Oli - Czw Sie 21, 2008 22:10
A do mnie przemawia nie tyle zdrowotność sama w sobie, co psychika. Miałam w sumie 3 szczury ze sklepu, z czego 2 były (jeden jest nadal) poryte psychicznie. Całkowicie nie proludzkie i ogólnie "zdziczałe". Może się ktoś ze mną nie zgodzi, ale ja jednak wyznaję zasadę, że zwierzęta są przede wszystkim dla mnie, a nie dla samych siebie. Oczywiście takiego nie proludzkiego szczura nie oddam czy nie uśpię od razu, ale jednak nie jest to moim marzeniem. Z hodowli natomiast wiem, że szczur nie będzie ode mnie stronił. Nie musi być miziakiem w 200%, ale musi lubić moje towarzystwo, lubić przebywać ze mną.

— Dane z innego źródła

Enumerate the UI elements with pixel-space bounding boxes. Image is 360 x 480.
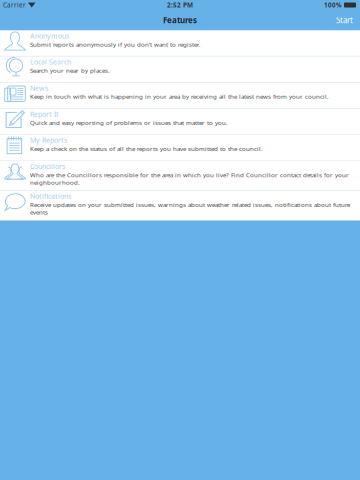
staticText: Start (336, 15, 353, 26)
staticText: Search your near by places. (30, 67, 110, 74)
staticText: Who are the Councillors responsible for … (30, 171, 349, 186)
staticText: 2:52 PM (167, 1, 193, 9)
button[interactable]: My Reports (0, 135, 360, 161)
staticText: Councillors (30, 161, 65, 171)
staticText: Keep in touch with what is happening in … (30, 93, 329, 100)
staticText: Report It (30, 109, 59, 119)
button[interactable]: Councillors (0, 161, 360, 191)
staticText: My Reports (30, 135, 67, 145)
staticText: Notifications (30, 191, 71, 201)
button[interactable]: Report It (0, 109, 360, 135)
button[interactable]: Notifications (0, 191, 360, 220)
staticText: Features (163, 15, 197, 26)
button[interactable]: Start (326, 12, 360, 29)
staticText: Local Search (30, 57, 71, 67)
staticText: Keep a check on the status of all the re… (30, 145, 263, 152)
staticText: 100% (324, 1, 342, 9)
staticText: Receive updates on your submitted issues… (30, 201, 350, 216)
button[interactable]: Local Search (0, 56, 360, 82)
staticText: Carrier (3, 1, 26, 9)
staticText: News (30, 83, 48, 93)
staticText: Anonymous (30, 31, 69, 40)
button[interactable]: News (0, 82, 360, 109)
staticText: Quick and easy reporting of problems or … (30, 119, 228, 126)
staticText: Submit reports anonymously if you don't … (30, 40, 201, 48)
button[interactable]: Anonymous (0, 30, 360, 56)
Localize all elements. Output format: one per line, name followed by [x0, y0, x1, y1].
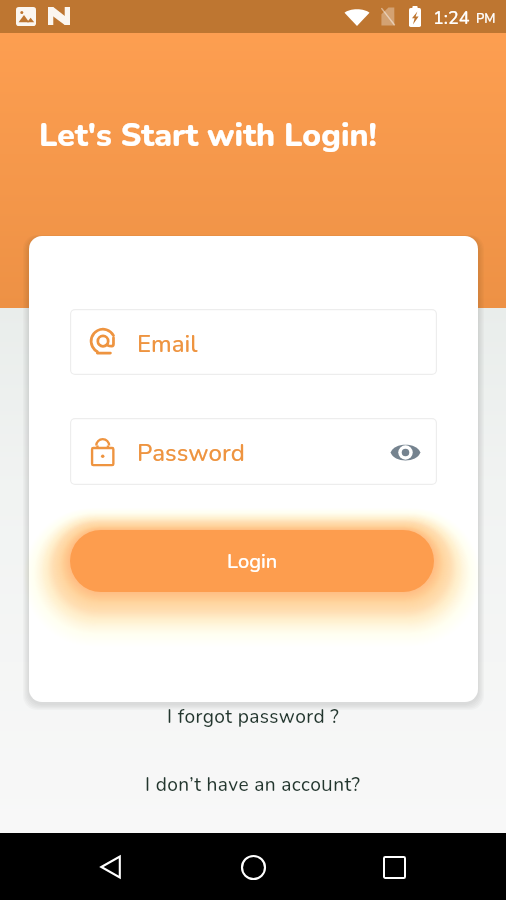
staticText: Password [137, 437, 245, 470]
button[interactable]: Recent apps [365, 838, 423, 896]
button[interactable]: Back [83, 838, 141, 896]
staticText: PM [476, 10, 496, 28]
staticText: Email [137, 328, 198, 361]
staticText: I don’t have an account? [145, 771, 361, 798]
staticText: Let's Start with Login! [39, 114, 377, 158]
button[interactable]: I forgot password ? [0, 699, 506, 735]
button[interactable]: Home [224, 838, 282, 896]
staticText: 1:24 [433, 6, 470, 31]
button[interactable]: Password [70, 418, 437, 485]
button[interactable]: Show password [379, 426, 431, 478]
button[interactable]: Email [70, 309, 437, 375]
button[interactable]: Login [70, 530, 434, 592]
staticText: I forgot password ? [167, 704, 340, 730]
staticText: Login [227, 548, 278, 575]
button[interactable]: I don’t have an account? [0, 766, 506, 802]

PALATINA - Czw Sie 21, 2008 23:14
Ja miałam kilkanaście szczurów z zoologika i innych "źle socjalizujących miejsc" i tylko 3 nie były proludzkie, a nawet zdarzało się im być agresywnymi od czasu do czasu. Całej reszcie nie mam nic do zarzucenia.
Z hodowli mam tylko 3 szczury, z czego 2 są bardzo miziaste, a jeden stroni od ludzkiego towarzystwa (choć jest łagodny jak baranek).
Miałam też 10 wistarów i innym albinosów z labu i wszystkie miały idealne charaktery (o niebo lepsze niż jeden z moich rasiaków).
Uważam, że wyższość rasowego szczura polega na tym, że ktoś włożył swój trud w jego wyhodowanie! Ktoś to przemyślał, ktoś się opiekował miotem jak mógł najlepiej itd. A co dalej? Bywa różnie.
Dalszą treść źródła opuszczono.